4 Next-Level Ways to Get The Most Out of Mailchimp

Mailchimp is one of the most popular email marketing platforms on the market and for good reason.

Technology
Illustration of taking your Mailchimp email marketing to the next level.

It’s easy to get started and send your first email in Mailchimp. The interface is intuitive and user friendly. The campaign designer is a simple drag-and-drop configurator. The customer support and help documentation are stellar. It’s free until your mailing list hits 2,000 recipients.

What's the best thing about MailChimp?

Its array of features, integrations, and (sometimes hidden) extras. As frequent users of the MailChimp platform, we’ve uncovered a number of novel tricks and strategic tools that have improved engagement and given a little extra polish to our clients’ campaigns.

1. Social Cards

Social Cards allow you to set the image and text that appear when you share your campaign link on Facebook, Twitter, or Pinterest. If you don’t enable your Social Cards, you’re playing roulette in terms of which image from your campaign will show up and which preview text will be parsed.

Before you send a campaign to your mailing list, take a few minutes to enable Social Cards within the campaign designer, write compelling preview text, and choose an accompanying image. If you don’t set the Social Card image, MailChimp might pull a less-than-enticing image—such as a button, an arrow, support graphics, or just your company’s logo—when you share the campaign to social media.

Then, just copy/paste your campaign link into a Facebook status, a Tweet, or a new Pin after you send the email sent. Keep in mind you have to set up Social Cards before sending your campaign.

2. Links Report

Analyzing a campaign’s click performance and click map can give you some direct insight into what kinds of content, features, or products your consumers are interested in and what kinds of calls to action they respond to. With a little planning, you can easily figure out which types of content your users want most.

For example, if you include three articles in your newsletter per month, take the time to categorize them by theme, topic, value proposition, or product/service offering. During the next few months, note which articles get the most clicks, engagements, and conversions. Document which category the top performers belong to. If category C gets substantially fewer clicks, opens, or conversions than categories A and B, you can adjust your email content strategy accordingly.

The Click Map provides very similar data as the Click Performance report, but it provides this information visually, so you can see how your content performs according to how you structured it within the email. Sometimes a particularly innovative or unusual piece of content that’s lower down in the email will grab users’ attention and perform better than expected, potentially revealing a niche interest or unexpected user action and providing insight into how best to structure and lay out your newsletter in addition to what kinds of content to include.
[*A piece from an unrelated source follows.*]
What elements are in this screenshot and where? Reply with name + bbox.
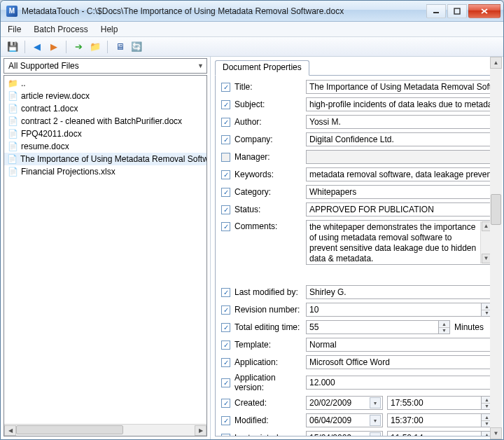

3. Optimized Subject Lines

Sure, you’re including a subject line with every email campaign, but how strategic are you being about it? Are you tossing together a few words as you get ready to send out an email? Or are you thoughtfully considering the subject line–the first experience a user will have with the email–in your strategy?

Maybe your users prefer a straightforward subject line that simply tells them what’s inside the email. Perhaps they’ll respond to whimsy or creativity that hints at what’s inside. If you’ve got a great feel for your audience and know its niche interests or tastes, you may consider employing emojis, cultural allusions, topical references, humor, numbers or listicles, vanity, or even inducing “FOMO” with scarcity or urgency.

The subject line in an email campaign may seem trivial, and it’s easy to overlook it as an opportunity for increased engagement, creativity, and brand building. Experiment with an A/B or multivariate test, change only the subject line, and see which approach performs best.

4. Automated Welcome Emails

Once a user signs up to receive emails from your business, the next step—going through opt-in confirmation process—can leave a bit to be desired. Most users get a sign-up confirmation email with simple gray-and-white MailChimp branding. If users sign up, confirm they want to opt-in, and that’s it, you’re ignoring an opportunity to engage them in the moments right after they were captivated enough with your brand to sign up for recurring emails.

Take the time to design an email specifically for new users, one that welcomes them and tells them what to expect in future emails. Or create a template from your last monthly marketing newsletter and create an automation campaign so new sign-ups automatically receive your last newsletter right away. To keep it fresh, update the template/design each time you send a new marketing email or newsletter.

A company newsletter or email marketing campaign can be powerful promotional and branding tools, but as with anything related to your business communications and brand execution, they must be done in thoughtful and strategic ways. By taking the time to explore MailChimp’s many features, tools, and capabilities, you can put together some truly engaging and valuable email marketing materials that boost your brand and encourage sales.